EXCERPTED RECORDS —

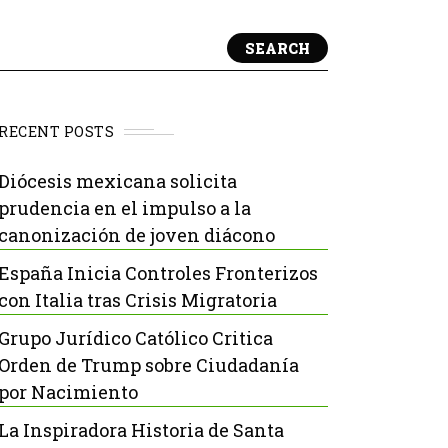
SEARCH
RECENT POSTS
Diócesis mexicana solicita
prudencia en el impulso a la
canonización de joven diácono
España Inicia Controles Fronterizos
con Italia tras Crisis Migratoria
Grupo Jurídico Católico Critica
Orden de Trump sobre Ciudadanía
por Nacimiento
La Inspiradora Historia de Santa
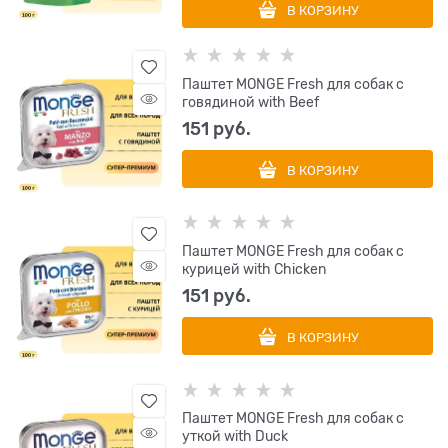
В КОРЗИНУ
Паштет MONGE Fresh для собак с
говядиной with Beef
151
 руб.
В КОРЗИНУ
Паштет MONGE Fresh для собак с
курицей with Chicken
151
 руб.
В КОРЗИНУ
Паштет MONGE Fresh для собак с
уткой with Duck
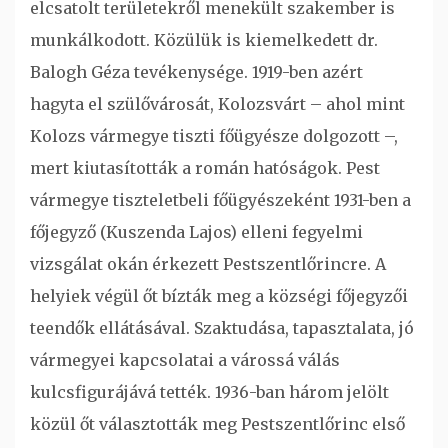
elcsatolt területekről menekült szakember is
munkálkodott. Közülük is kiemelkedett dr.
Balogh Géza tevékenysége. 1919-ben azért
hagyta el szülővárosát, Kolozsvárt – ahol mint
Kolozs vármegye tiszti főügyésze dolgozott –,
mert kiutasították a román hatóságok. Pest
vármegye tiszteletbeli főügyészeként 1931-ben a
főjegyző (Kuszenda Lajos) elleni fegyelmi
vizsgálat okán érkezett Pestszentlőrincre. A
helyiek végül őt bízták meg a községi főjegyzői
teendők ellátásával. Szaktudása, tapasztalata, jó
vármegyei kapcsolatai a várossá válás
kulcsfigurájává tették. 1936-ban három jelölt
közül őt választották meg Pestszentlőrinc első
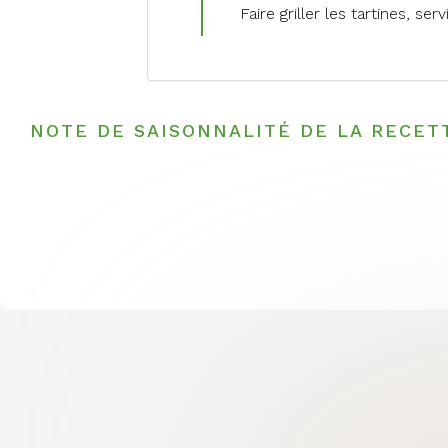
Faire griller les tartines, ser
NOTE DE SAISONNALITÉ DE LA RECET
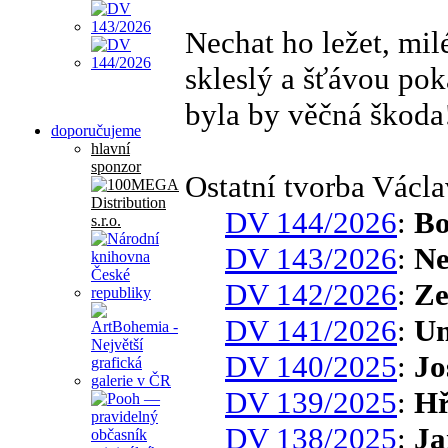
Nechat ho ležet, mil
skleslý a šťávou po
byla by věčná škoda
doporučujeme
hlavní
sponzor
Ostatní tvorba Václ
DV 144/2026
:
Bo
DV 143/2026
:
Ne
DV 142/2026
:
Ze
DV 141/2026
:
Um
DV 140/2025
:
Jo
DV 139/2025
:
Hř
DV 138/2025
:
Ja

ASSIGNMENT — Transcribe each line of the material above verbatim, but do not include the images.

EXERCISE ANSWER —
SEARCH
RECENT POSTS
Diócesis mexicana solicita
prudencia en el impulso a la
canonización de joven diácono
España Inicia Controles Fronterizos
con Italia tras Crisis Migratoria
Grupo Jurídico Católico Critica
Orden de Trump sobre Ciudadanía
por Nacimiento
La Inspiradora Historia de Santa
В КОРЗИНУ
Паштет MONGE Fresh для собак с
говядиной with Beef
151
 руб.
В КОРЗИНУ
Паштет MONGE Fresh для собак с
курицей with Chicken
151
 руб.
В КОРЗИНУ
Паштет MONGE Fresh для собак с
уткой with Duck
elcsatolt területekről menekült szakember is
munkálkodott. Közülük is kiemelkedett dr.
Balogh Géza tevékenysége. 1919-ben azért
hagyta el szülővárosát, Kolozsvárt – ahol mint
Kolozs vármegye tiszti főügyésze dolgozott –,
mert kiutasították a román hatóságok. Pest
vármegye tiszteletbeli főügyészeként 1931-ben a
főjegyző (Kuszenda Lajos) elleni fegyelmi
vizsgálat okán érkezett Pestszentlőrincre. A
helyiek végül őt bízták meg a községi főjegyzői
teendők ellátásával. Szaktudása, tapasztalata, jó
vármegyei kapcsolatai a várossá válás
kulcsfigurájává tették. 1936-ban három jelölt
közül őt választották meg Pestszentlőrinc első
Faire griller les tartines, ser
NOTE DE SAISONNALITÉ DE LA RECET
Nechat ho ležet, mil
skleslý a šťávou po
byla by věčná škoda
doporučujeme
hlavní
sponzor
Ostatní tvorba Václ
DV 144/2026
:
Bo
DV 143/2026
:
Ne
DV 142/2026
:
Ze
DV 141/2026
:
Um
DV 140/2025
:
Jo
DV 139/2025
:
Hř
DV 138/2025
:
Ja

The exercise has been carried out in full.